Considero absolutamente refrescante surpreender um governante a dizer a verdade. E sinto-me verdadeiramente enternecido quando, para além de dizer a verdade, verifico que o dito governante se entrega a públicos exercícios de despojamento e humildade. Acreditem: em alturas assim não consigo travar um suspiro de apaziguamento interior. Porque são ocasiões como essas que me travam o cepticismo e põem de bem com a política.
Não é que geralmente considere que os governantes são um bando de mentirosos, para usar um substantivo colectivo tão do agrado de quem a gente sabe. Nada disso, creiam. Porém, a verdade é que também não penso o contrário, se é que me faço entender.
Vem tudo isto a propósito de quê? Eu explico: nem mais nem menos do que o artigo quinzenal de ontem do dr. Cunha e Silva, nosso ilustre vice-presidente, na revista do DN. E só pode pensar que exagero nos meus estados de alma quem não chegou a ler esse verdadeiro exercício de homenagem à verdade e de humilde entrega do seu a seu dono que constitui o magnífico texto com que nos brindou sua excelência.
O dr. Cunha escreveu desta vez sobre os parques empresariais. E fê-lo com um vigor tal que arrumou logo de entrada quem estivesse à espera ou do auto-elogio ou do discurso justificativo que é próprio dos governantes atormentados: os parques não foram invenção minha, jurou a pés juntos o nosso número dois. Porém, fui eu que os fiz. E eu, siderado, nem queria acreditar no que lia.
Quer dizer: o dr. Cunha, conforme ele próprio declara, foi um mero executor de um plano que o precedeu. E eu que pensava que a denominada Madeira Contemporânea tinha começado com a sua chegada ao poder...! Mas afinal, não: a coisa já vinha de trás, foram outros que a planearam. E foi preciso que saísse a terreiro o próprio dr. Cunha para ficarmos a saber que, contrariamente ao que muitos supunham, ele é muito mais homem de obrar do que homem de pensar.
Aliás, um pouco mais à frente no seu artigo, o dr. Cunha discorre sobre a enorme maçada que lhe têm dado os ditos parques. Pode crer: simpatizei de imediato com o seu esforço. Até porque, não havendo empresas para instalar, é preciso muito trabalho, uma enorme abnegação, e uma coragem ao alcance de poucos para ser capaz de mandar construir parques empresariais. Pois bem, fiquem a saber que o nosso dr. Cunha mandou. Antes mesmo, veja-se bem, e admirem, o homem de acção e obra que temos a dita de ter como vice(!!!), de os terrenos onde foram instalados os tais parques estarem devidamente registados e legalmente desembaraçados, situação, aliás, que ainda hoje perdura.

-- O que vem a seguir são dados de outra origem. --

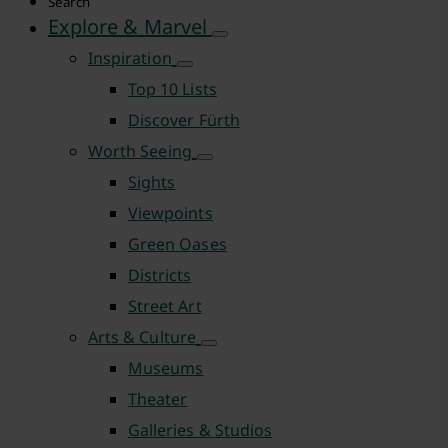
Search
Explore & Marvel
Inspiration
Top 10 Lists
Discover Fürth
Worth Seeing
Sights
Viewpoints
Green Oases
Districts
Street Art
Arts & Culture
Museums
Theater
Galleries & Studios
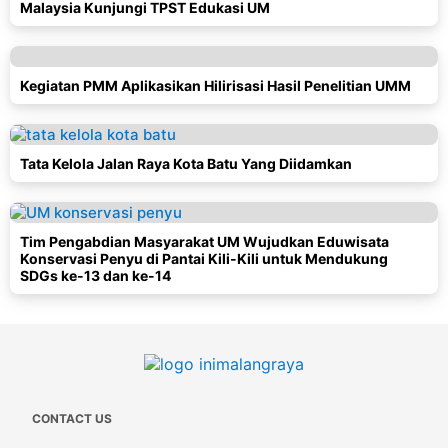
Malaysia Kunjungi TPST Edukasi UM
Kegiatan PMM Aplikasikan Hilirisasi Hasil Penelitian UMM
Tata Kelola Jalan Raya Kota Batu Yang Diidamkan
Tim Pengabdian Masyarakat UM Wujudkan Eduwisata
Konservasi Penyu di Pantai Kili-Kili untuk Mendukung
SDGs ke-13 dan ke-14
CONTACT US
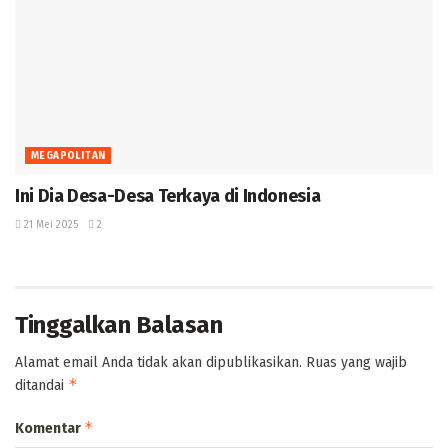
MEGAPOLITAN
‎Ini Dia Desa-Desa Terkaya di Indonesia
21 Mei 2025
2
Tinggalkan Balasan
Alamat email Anda tidak akan dipublikasikan.
Ruas yang wajib
*
ditandai
*
Komentar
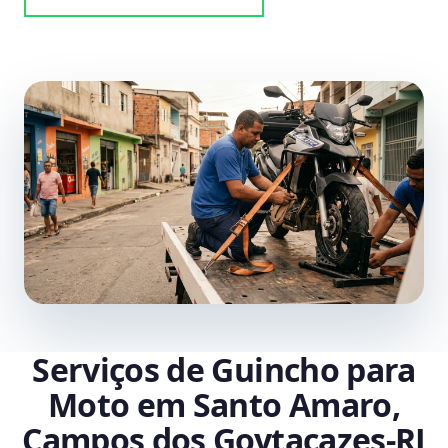
Serviços de Guincho para
Moto em Santo Amaro,
Campos dos Goytacazes‑RJ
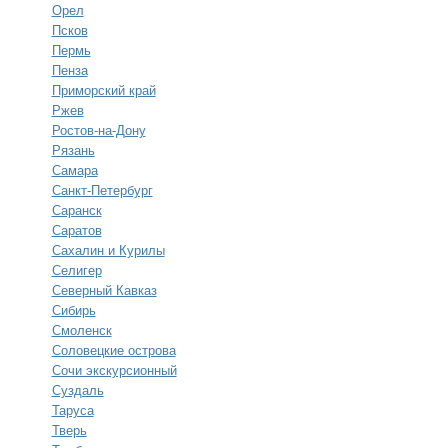
Орел
Псков
Пермь
Пенза
Приморский край
Ржев
Ростов-на-Дону
Рязань
Самара
Санкт-Петербург
Саранск
Саратов
Сахалин и Курилы
Селигер
Северный Кавказ
Сибирь
Смоленск
Соловецкие острова
Сочи экскурсионный
Суздаль
Таруса
Тверь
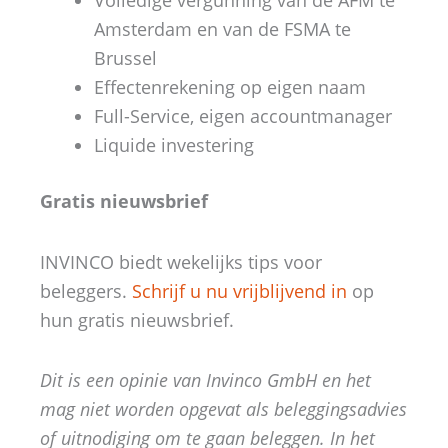
Volledige vergunning van de AFM te
Amsterdam en van de FSMA te
Brussel
Effectenrekening op eigen naam
Full-Service, eigen accountmanager
Liquide investering
Gratis nieuwsbrief
INVINCO biedt wekelijks tips voor
beleggers.
Schrijf u nu vrijblijvend in
op
hun gratis nieuwsbrief.
Dit is een opinie van Invinco GmbH en het
mag niet worden opgevat als beleggingsadvies
of uitnodiging om te gaan beleggen. In het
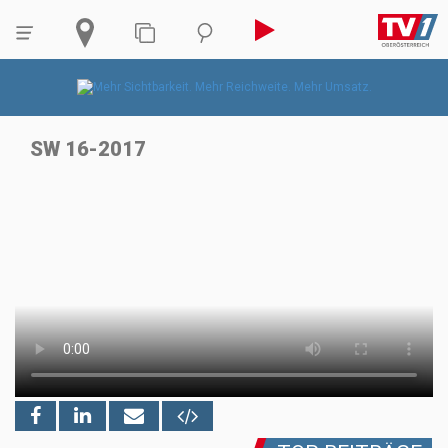
SW 16-2017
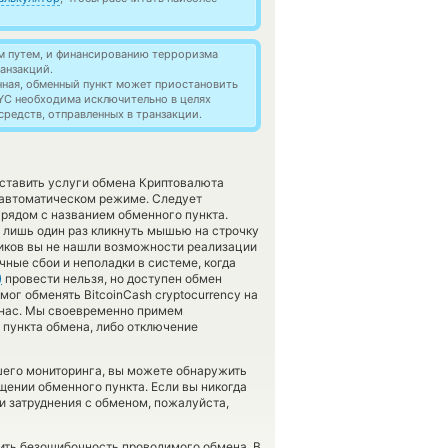
м путем, и финансированию терроризма
анзакций.
нная, обменный пункт может приостановить
YC необходима исключительно в целях
редств, отправленных в транзакции.
оставить услуги обмена Криптовалюта
 автоматическом режиме. Следует
 рядом с названием обменного пункта.
 лишь один раз кликнуть мышью на строчку
нников вы не нашли возможности реализации
чные сбои и неполадки в системе, когда
)
провести нельзя, но доступен обмен
ог обменять BitcoinCash cryptocurrency на
е нас. Мы своевременно примем
пункта обмена, либо отключение
шего мониторинга, вы можете обнаружить
ении обменного пункта. Если вы никогда
и затруднения с обменом, пожалуйста,
рить безошибочность проводимого обмена. В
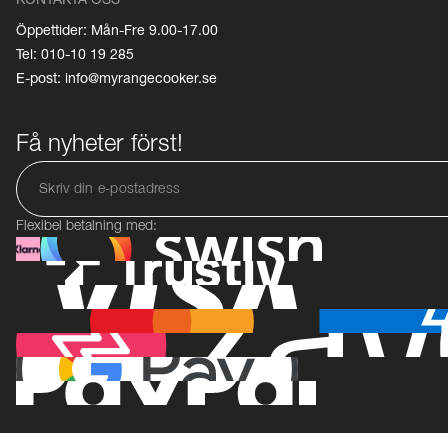
Öppettider: Mån-Fre 9.00-17.00
Tel: 010-10 19 285
E-post: info@myrangecooker.se
Få nyheter först!
Flexibel betalning med:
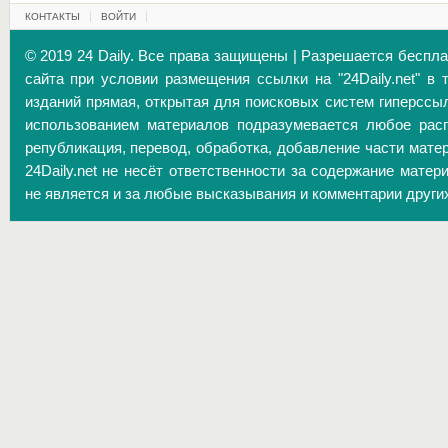
КОНТАКТЫ
ВОЙТИ
© 2019 24 Daily. Все права защищены | Разрешается беспл
сайта при условии размещения ссылки на "24Daily.net" в 
изданий прямая, открытая для поисковых систем гиперссы
использованием материалов подразумевается любое расп
републикация, перевод, обработка, добавление части матер
24Daily.net не несёт ответственности за содержание матер
не является и за любые высказывания и комментарии други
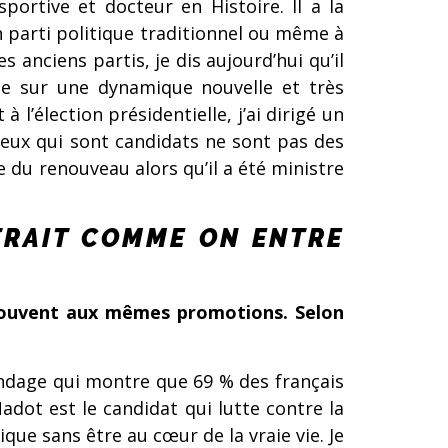
sportive et docteur en Histoire. Il a la
n parti politique traditionnel ou même à
s anciens partis, je dis aujourd’hui qu’il
uie sur une dynamique nouvelle et très
 l’élection présidentielle, j’ai dirigé un
ceux qui sont candidats ne sont pas des
 du renouveau alors qu’il a été ministre
NTRAIT COMME ON ENTRE
t souvent aux mêmes promotions. Selon
sondage qui montre que 69 % des français
Nadot est le candidat qui lutte contre la
ique sans être au cœur de la vraie vie. Je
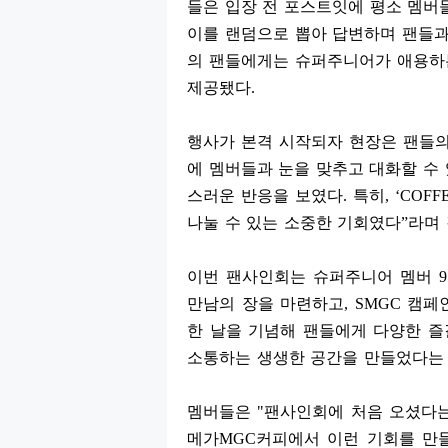
들은 입장 전 포스트잇에 평소 멤버
이를 랜덤으로 뽑아 답변하며 팬들과
의 팬들에게는 슈퍼주니어가 애용하
제공됐다
.
행사가 본격 시작되자 현장은 팬들의
에 멤버들과 눈을 맞추고 대화할 수
스러운 반응을 보였다
.
특히
, ‘COFF
나눌 수 있는 소중한 기회였다
”
라며
이번 팬사인회는 슈퍼주니어 멤버
9
만남의 장을 마련하고
, SMGC
캠페
한 날을 기념해 팬들에게 다양한 
소통하는 생생한 공간을 만들었다는
멤버들은
"
팬사인회에 처음 오셨다는
메가
MGC
커피에서 이런 기회를 만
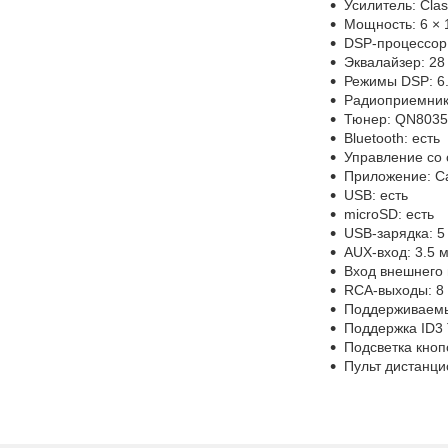
Усилитель: Cla
Мощность: 6 × 
DSP-процессор
Эквалайзер: 28
Режимы DSP: 6.
Радиоприемник:
Тюнер: QN8035
Bluetooth: есть
Управление со 
Приложение: C
USB: есть
microSD: есть
USB-зарядка: 5 
AUX-вход: 3.5 
Вход внешнего
RCA-выходы: 8 (
Поддерживаем
Поддержка ID3 
Подсветка кноп
Пульт дистанци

(Até me fez lembrar aquele autarca, homem também de um obrar constante, que queria mandar fazer uma ponte, e que teve a coragem de responder à medida aos maldizentes e invejosos que lhe observavam que não havia por ali nem ribeiro nem rio que a justificasse: faça-se a ponte que do ribeiro ou do rio um dia se há-de tratar! E assim nasceu uma ponte por cima de coisa nenhuma)
Bem haja, pois, dr. Cunha. Enquanto uns pensam, o senhor obra. Ora isso, a par da humilde sinceridade com que o reconhece, não está ao alcance de todos. Só receio que, por este andar, ainda acabe por levar a modéstia ao ponto de declarar, daqui a quinze dias, que também nada tem a ver com as Sociedades de Desenvolvimento. Mas seja qual for a verdade, faça-nos o favor: diga-a sem medos ou complexos. Até porque, bem vistas as coisas, todos temos os nossos lugares de baixo no currículo...
Permita-me, já agora, uma referência à pérola de erudição que escolheu desta vez para nos iluminar o espírito. Péguy foi o escolhido da quinzena. E, por seu intermédio, ficámos a saber que o cavalheiro em questão terá dito qualquer coisa como isto: "o grande capitão não é o que nunca foi vencido, mas o que se bate sempre". Gostei da escolha. Confesso é que fiquei sem perceber se vosselência nos está a dizer, ainda que com as palavras e pensamentos de outrem, que não é homem de fugir da luta, ou se está simplesmente a mandar uma boca ao nosso presidente que, como se sabe, anda para aí a ameaçar que vai à guerra, mas acaba por esconder-se em casa. Já agora, se quiser fazer o favor de esclarecer, a malta até agradecia...
Bernardino da Purificação
Um comentário:
LOL!!!
A verdade é que há mais gente a obrar do que a pensar!